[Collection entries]
+++
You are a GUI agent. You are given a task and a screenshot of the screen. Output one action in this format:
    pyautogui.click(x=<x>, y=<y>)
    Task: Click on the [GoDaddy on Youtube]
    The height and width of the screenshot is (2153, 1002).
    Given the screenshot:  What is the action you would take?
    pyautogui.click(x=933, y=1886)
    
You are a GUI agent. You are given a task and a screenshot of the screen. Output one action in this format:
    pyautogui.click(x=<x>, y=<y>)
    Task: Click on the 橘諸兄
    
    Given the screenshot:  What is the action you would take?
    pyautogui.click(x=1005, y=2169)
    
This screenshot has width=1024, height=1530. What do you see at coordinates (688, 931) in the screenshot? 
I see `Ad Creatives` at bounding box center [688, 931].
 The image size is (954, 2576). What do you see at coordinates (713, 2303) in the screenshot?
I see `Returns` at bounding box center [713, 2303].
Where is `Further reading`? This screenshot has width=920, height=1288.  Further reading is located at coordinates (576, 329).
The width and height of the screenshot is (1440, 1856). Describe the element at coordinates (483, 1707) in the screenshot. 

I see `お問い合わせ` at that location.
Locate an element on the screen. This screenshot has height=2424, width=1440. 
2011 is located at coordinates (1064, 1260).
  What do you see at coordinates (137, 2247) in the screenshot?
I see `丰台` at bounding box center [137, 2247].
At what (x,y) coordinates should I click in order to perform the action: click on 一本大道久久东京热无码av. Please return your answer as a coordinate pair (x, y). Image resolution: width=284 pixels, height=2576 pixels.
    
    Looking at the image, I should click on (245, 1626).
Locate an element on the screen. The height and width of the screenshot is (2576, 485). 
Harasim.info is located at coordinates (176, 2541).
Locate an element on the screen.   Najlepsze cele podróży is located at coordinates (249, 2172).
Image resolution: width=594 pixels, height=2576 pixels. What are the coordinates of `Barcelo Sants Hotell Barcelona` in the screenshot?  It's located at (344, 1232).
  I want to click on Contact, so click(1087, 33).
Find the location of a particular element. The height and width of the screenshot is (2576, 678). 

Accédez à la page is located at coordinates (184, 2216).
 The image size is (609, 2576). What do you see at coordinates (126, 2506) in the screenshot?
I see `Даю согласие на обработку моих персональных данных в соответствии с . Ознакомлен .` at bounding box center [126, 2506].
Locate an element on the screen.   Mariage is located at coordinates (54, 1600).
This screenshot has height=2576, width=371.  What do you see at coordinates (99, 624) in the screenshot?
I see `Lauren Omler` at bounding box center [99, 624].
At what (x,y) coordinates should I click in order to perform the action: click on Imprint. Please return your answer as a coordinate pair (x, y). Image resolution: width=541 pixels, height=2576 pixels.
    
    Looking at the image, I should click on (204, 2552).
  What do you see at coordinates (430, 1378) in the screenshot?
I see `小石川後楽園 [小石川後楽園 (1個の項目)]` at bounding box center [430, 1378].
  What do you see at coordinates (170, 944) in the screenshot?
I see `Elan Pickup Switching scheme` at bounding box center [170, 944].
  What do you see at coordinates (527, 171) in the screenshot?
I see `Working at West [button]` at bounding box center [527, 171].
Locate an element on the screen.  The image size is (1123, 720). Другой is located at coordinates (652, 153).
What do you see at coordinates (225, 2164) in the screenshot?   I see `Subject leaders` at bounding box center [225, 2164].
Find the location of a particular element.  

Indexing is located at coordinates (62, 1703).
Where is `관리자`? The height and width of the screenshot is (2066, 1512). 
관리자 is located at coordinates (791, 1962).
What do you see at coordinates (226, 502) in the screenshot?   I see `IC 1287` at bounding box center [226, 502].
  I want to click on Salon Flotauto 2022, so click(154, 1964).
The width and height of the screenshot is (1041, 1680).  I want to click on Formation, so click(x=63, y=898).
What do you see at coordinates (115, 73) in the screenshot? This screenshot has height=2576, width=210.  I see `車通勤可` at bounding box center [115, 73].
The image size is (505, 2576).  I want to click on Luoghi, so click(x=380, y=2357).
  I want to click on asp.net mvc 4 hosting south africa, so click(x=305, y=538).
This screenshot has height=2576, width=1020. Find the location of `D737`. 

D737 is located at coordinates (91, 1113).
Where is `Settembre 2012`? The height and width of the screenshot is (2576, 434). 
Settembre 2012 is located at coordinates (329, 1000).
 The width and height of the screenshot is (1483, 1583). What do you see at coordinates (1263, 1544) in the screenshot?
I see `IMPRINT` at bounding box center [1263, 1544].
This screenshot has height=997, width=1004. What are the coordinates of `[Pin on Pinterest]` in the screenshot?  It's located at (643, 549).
+++
Exercise brief>
Copy out the data above word for word, starting at its first line and ending with the line that contains "The height and width of the screenshot is (2153, 1002).".

Response to this task>
You are a GUI agent. You are given a task and a screenshot of the screen. Output one action in this format:
    pyautogui.click(x=<x>, y=<y>)
    Task: Click on the [GoDaddy on Youtube]
    The height and width of the screenshot is (2153, 1002).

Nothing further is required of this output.